Read The Once and Future King Online
Authors: T. H. White
Elaine arrived at the yawning barbican, and Guenever kissed her coolly. ‘You are welcome to Camelot,’ she said. ‘Five thousand welcomes.’
‘Thank you,’ said Elaine.
They looked at each other with hostile, smiling faces.
‘Lancelot will be delighted to see you.’
‘Oh!’
‘Everybody knows about the baby, dear. There is nothing to
be shy about. The King and I are quite excited to see whether he will be like his father.’
‘It is kind of you,’ said Elaine uncomfortably.
‘You must let me be the first to see him. You have called him Galahad, have you not? Is he strong? Does he notice things?’
‘He weighs fifteen pounds,’ the girl announced with pride. ‘You can see him now if you like.’
Guenever took hold of herself with an effort which was hardly noticeable, and began fussing with Elaine’s wraps.
‘No, dear,’ she said. ‘I must not be so selfish as that. You must rest after your long journey, and probably Baby will have to be settled down. I can come to see him this evening, when he has had a sleep. There will be plenty of time.’
But she had to see the baby in the end.
When Lancelot next met the Queen, her sweetness and reason were gone. She was cold and proud, and spoke as if she were addressing a meeting.
‘Lancelot,’ she said, ‘I think you ought to go to your son. Elaine is grieving because you have not been to see him.’
‘Have you seen him?’
‘Yes.’
‘Is he ugly?’
‘He takes after Elaine.’
‘Thank God. I will go at once.’
The Queen called him back.
‘Lancelot,’ she said, taking a breath through her nose, ‘I am trusting you not to make love to Elaine under my roof. If you and I are to keep apart until it is settled, it is only fair that you should keep away from her.’
‘I don’t want to make love to Elaine.’
‘You must say that, of course. And I will believe you. But if you break your word this time, it will be finished between us. Absolutely finished.’
‘I have said all I can say.’
‘Lancelot, you have deceived me once, so how can I be sure? I have put Elaine in the next room to mine, and I shall see if you go to it. I want you to keep in your own room.’
‘If you like.’
‘I shall send for you some time tonight, if I can get away from Arthur. I will not tell you when. If you are not in your room when I send for you, I shall know that you are with Elaine.’
The girl was weeping in her chamber, while Dame Brisen arranged the cradle for the little boy.
‘I saw him in the archery butts, and he saw me too. But he looked away. He made an excuse and went out. He has not even seen our baby.’
‘There, there,’ said Dame Brisen. ‘Lawks a mussy.’
‘I ought not to have come. It has only made me more miserable, and him too.’
‘’Tis that there Queen.’
‘She is beautiful, isn’t she?’
The Dame said darkly: ‘Handsome is as handsome does.’

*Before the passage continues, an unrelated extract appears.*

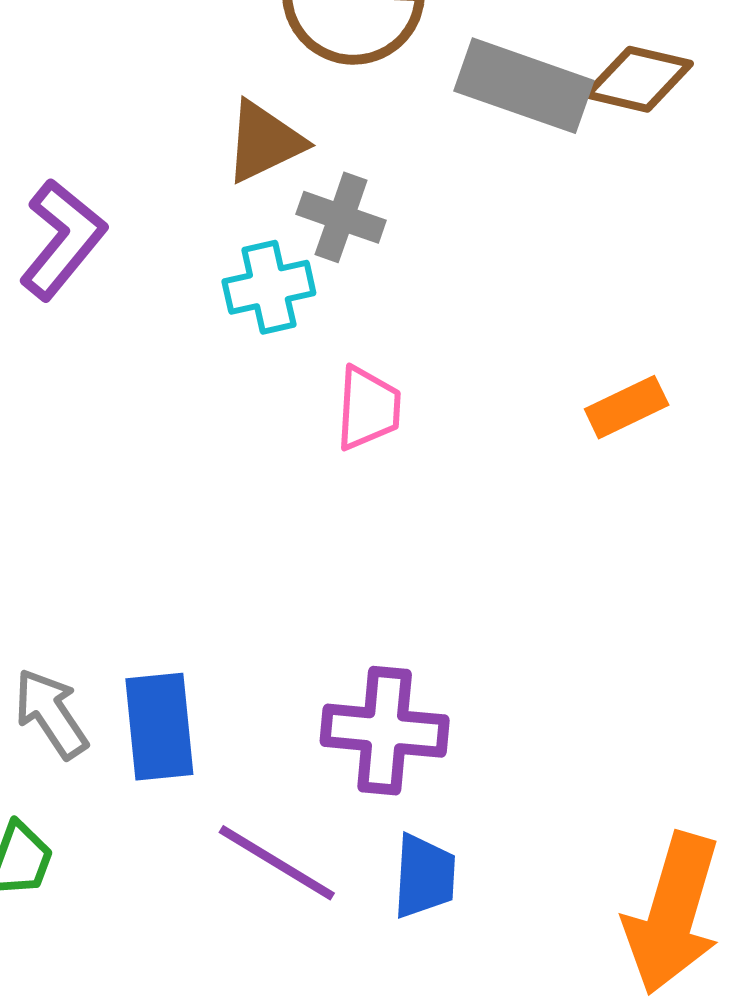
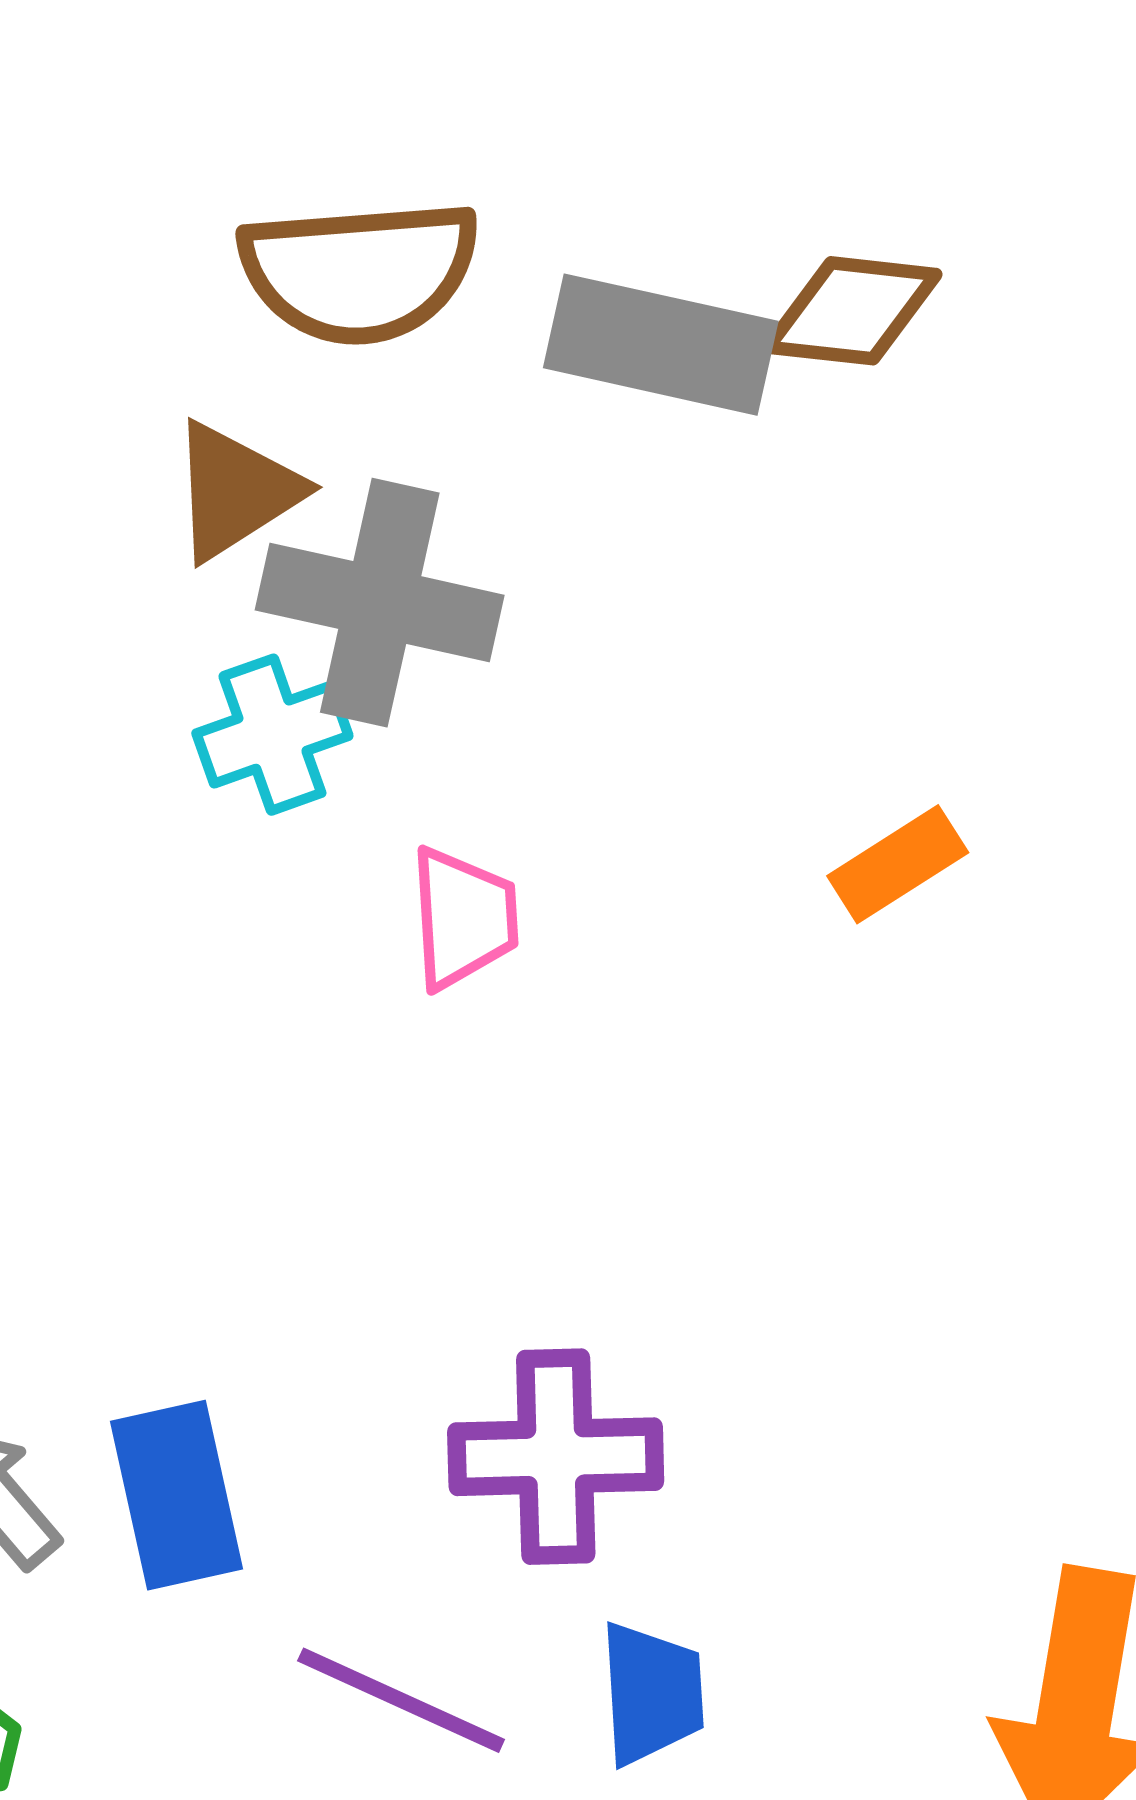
gray cross: (341, 217) -> (380, 603), size x1.6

Elaine began to sob helplessly. She looked repulsive, with her red nose, as people do when they abdicate their dignity.
‘I wanted him to be pleased.’
There was a knock on the door, and Lancelot came in – which made her quickly dry the eyes. They greeted each other with constraint.
‘I am glad you have come to Camelot,’ he said. ‘I hope you are well?’
‘Yes, thank you.’
‘How is – the baby?’
‘Your lordship’s son,’ said Dame Brisen with emphasis.
She turned the cradle towards him, and moved back so that he could see.
‘My son.’
They stood looking down at the fresh thing, helpless and only half alive. They were strong, as the poet sings, and it was weak – one day they would be weak, and it strong.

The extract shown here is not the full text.